Local girl, grew up and made good. (Well, didn't get out here until the age of 6, but still.)
One of those people who was so good she deserved to be known by one name, because there could'nt be another seen as deserving to use the name singly.
The AP article notes that the singer considered herself a folk historian, and in fact that's how the folk movement got started. Pete Singer's biography or autobiography says his start was with parents trying bring classical to poor people in the South for "culture", but then noticed that the people there had their own culture and music. (It was bluegrass at that time IIRC. I guess that was before 'Country Western' took over the entire region.)
And everything that the AP article "American folk music legend Odetta dies at 77" says about the singer's voice is true.

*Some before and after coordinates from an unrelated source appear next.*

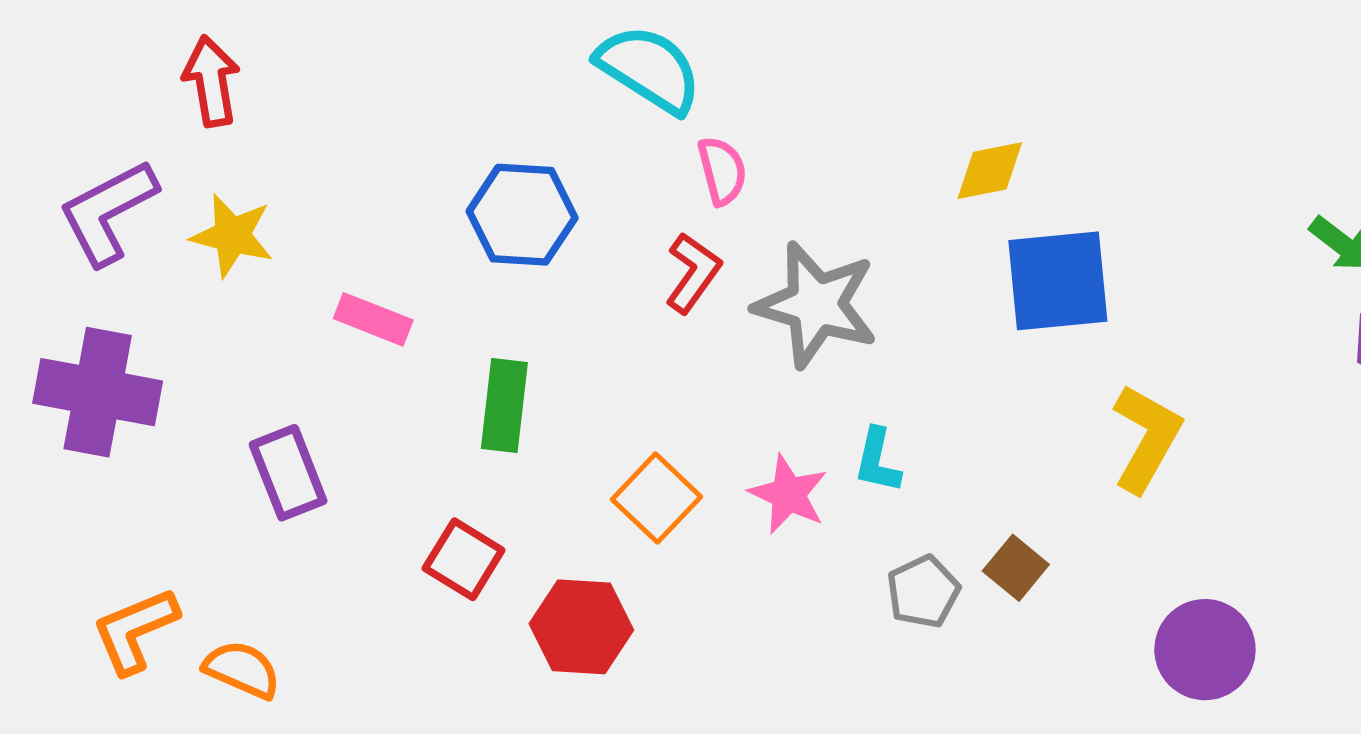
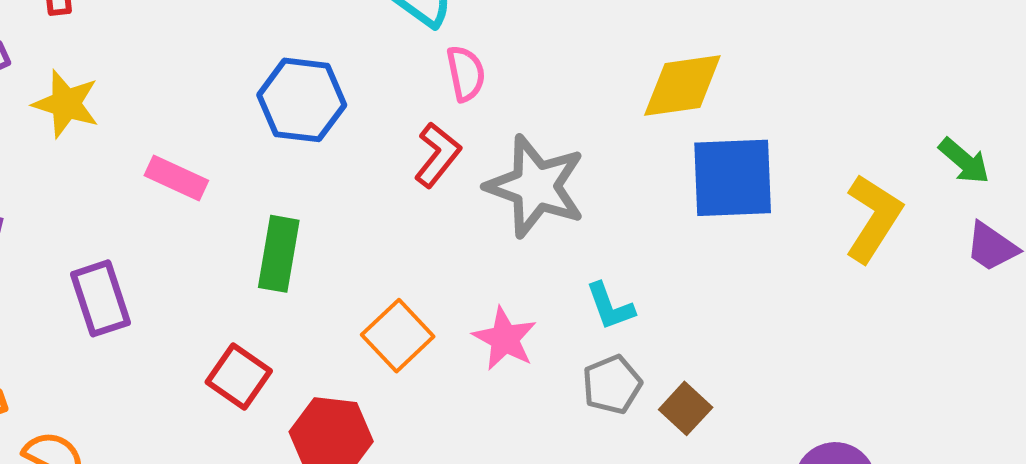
yellow diamond: (990, 171) -> (682, 86), size x1.4
yellow L-shape: (1146, 438) -> (873, 218), moved
cyan L-shape: (877, 461) -> (610, 306), moved, turned -36
gray pentagon: (923, 592) -> (612, 385), moved

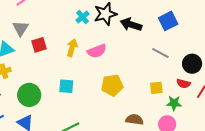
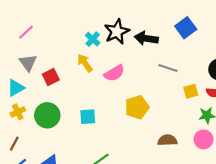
yellow arrow: (72, 48) -> (85, 63), moved, turned -42
gray line: (160, 53) -> (168, 68), moved
yellow square: (156, 88) -> (191, 91), moved
green circle: (29, 95) -> (47, 115), moved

Too bad she didn't make it to the inauguration.
Excerpt:
"The power would just come out of her like people wouldn't believe," he said.
With her booming, classically trained voice and spare guitar, Odetta gave life to the songs by workingmen and slaves, farmers and miners, housewives and washerwomen, blacks and whites.
First coming to prominence in the 1950s, she influenced Harry Belafonte, Bob Dylan, Joan Baez and other singers who had roots in the folk music boom.
An Odetta record on the turntable, listeners could close their eyes and imagine themselves hearing the sounds of spirituals and blues as they rang out from a weathered back porch or around a long-vanished campfire a century before.
"What distinguished her from the start was the meticulous care with which she tried to re-create the feeling of her folk songs; to understand the emotions of a convict in a convict ditty, she once tried breaking up rocks with a sledge hammer," Time magazine wrote in 1960.
"She is a keening Irishwoman in `Foggy Dew,' a chain-gang convict in `Take This Hammer,' a deserted lover in `Lass from the Low Country,'" Time wrote.